§ **TASK REQUIREMENTS**
I would like every line of the records below that contains the word "بندی" copied.

§ **EXERCISE INPUTS**
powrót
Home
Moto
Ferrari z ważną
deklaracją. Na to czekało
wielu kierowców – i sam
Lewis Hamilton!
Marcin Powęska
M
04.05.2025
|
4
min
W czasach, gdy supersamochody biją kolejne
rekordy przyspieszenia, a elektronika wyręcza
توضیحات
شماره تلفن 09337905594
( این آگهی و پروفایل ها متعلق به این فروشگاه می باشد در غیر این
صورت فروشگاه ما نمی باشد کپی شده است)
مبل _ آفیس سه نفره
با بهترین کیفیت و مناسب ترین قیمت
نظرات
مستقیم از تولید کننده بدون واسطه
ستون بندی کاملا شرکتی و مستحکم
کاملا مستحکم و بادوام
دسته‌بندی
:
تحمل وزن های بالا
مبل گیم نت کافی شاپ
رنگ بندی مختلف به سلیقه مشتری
==
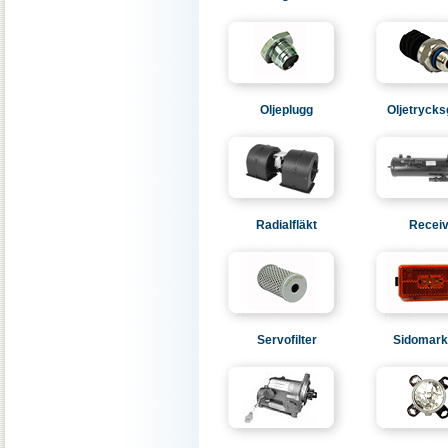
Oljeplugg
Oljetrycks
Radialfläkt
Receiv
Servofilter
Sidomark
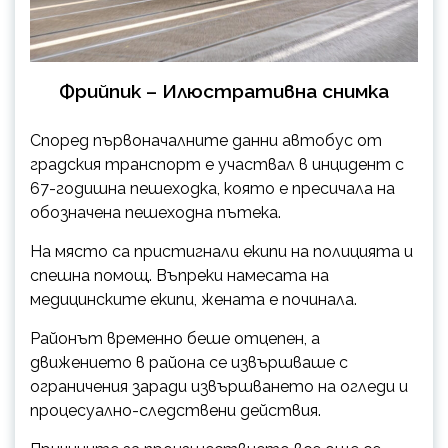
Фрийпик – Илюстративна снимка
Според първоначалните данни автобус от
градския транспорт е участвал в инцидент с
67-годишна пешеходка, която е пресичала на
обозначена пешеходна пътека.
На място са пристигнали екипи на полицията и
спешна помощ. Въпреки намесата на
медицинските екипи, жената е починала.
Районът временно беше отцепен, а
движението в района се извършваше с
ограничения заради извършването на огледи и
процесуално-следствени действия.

§ **TASK RESULT**
ستون بندی کاملا شرکتی و مستحکم
دسته‌بندی
رنگ بندی مختلف به سلیقه مشتری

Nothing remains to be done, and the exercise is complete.